That is when you realise. That is when it all clicks.
They say you are one in a million. It means you are special. It means you are one of a kind, once in a life-time, not to be repeated, difficult to match, impossible to best. You are meant to know things because of the rewards that were meant for you. It is your destiny. Only they do not mean what they say. What they should say is you are one of a million.
It is not those that shape how you are remembered. It is the people. If you do not win the people, you have nothing. They are the addicts. They are the ones forcing you into doing more to satisfy their cravings, they are the ones that decide if, in the end, you ultimately did enough to be remembered.
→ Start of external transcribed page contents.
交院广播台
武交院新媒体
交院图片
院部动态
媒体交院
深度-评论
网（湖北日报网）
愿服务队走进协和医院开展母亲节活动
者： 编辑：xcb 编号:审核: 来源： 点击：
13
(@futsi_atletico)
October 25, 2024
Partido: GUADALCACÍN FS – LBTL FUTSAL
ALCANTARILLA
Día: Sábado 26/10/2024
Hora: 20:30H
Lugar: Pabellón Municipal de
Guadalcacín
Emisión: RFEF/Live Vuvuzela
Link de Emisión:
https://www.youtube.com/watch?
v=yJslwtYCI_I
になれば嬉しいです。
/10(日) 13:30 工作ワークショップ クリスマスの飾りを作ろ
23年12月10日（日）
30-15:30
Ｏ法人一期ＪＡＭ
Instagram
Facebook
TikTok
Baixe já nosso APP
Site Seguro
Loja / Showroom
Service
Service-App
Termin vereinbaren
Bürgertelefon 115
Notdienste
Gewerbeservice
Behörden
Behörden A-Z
When you realise that “there was always something” then your world shatters. All those little pats on the back, all those condolences you had for yourself at the end of the long road through hell are gone.
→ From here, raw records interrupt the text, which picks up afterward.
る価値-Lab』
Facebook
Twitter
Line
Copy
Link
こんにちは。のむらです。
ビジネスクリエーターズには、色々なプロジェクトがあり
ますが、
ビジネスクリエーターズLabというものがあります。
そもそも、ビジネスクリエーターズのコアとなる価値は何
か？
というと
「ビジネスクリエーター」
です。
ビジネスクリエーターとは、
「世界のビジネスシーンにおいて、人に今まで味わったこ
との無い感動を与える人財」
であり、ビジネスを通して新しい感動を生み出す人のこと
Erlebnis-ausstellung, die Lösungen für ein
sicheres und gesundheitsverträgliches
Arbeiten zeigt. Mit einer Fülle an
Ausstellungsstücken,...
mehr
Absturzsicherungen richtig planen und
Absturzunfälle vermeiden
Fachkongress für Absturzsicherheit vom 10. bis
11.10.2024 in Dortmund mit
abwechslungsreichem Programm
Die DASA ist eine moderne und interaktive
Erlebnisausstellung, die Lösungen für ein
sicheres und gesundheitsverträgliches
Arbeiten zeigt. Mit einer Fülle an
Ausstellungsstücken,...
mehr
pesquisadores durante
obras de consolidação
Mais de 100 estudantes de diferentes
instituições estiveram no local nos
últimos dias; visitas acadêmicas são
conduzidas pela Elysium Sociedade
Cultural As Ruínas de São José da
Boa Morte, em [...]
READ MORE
Who was your greatest enemy, he asked. I answered him with the name of the same people that made me.
“The fans.”
“Time to die.”
Some have the desire to live forever. In this hell, with a million rabid animals snapping at your ankles to do more, to do better, to be more impressive, to fall further, to fight longer, to slam harder…with there always being something you sometimes find yourself hoping to be that one candle that burns twice as bright for half the time.
And then you face the unflattering truth; you’re a slave to the same people that worship the ground you walk on.
“Quite an experience to live in fear, isn’t it? That’s what it is to be a slave.”
A wrestler is nothing without us loyal fans chanting their name and wanting to see them again the next night, preferably in a more high profile manner. That is why a wrestler has every right to hate us.
It’s a strange, strange world that we live in. What are virtues in the real world can so easily become vices in this one. You’re considered a success when your fan base grows, when your fan base is fiercely loyal, when your fan base holds you up in adoration and idolisation. But you could, by the same said token, be so easily considered a tragedy.
Each one of us is an unmerciful task-master. We crave more. We always want something better. We demand something bigger every single week and decry them when they don’t deliver the goods.
It’s too bad they won’t live. But then again, who does?
My name is ‘Plan and I know I’m an addict. Are you?
(Author’s Note: This column is dedicated to every wrestler who ever became a victim of our expectation in the hopes of showing them we are aware of just how callous we can be.)
Written with thanks to the creators and crew behind “Blade Runner”, the film from which the quotes used here are derived.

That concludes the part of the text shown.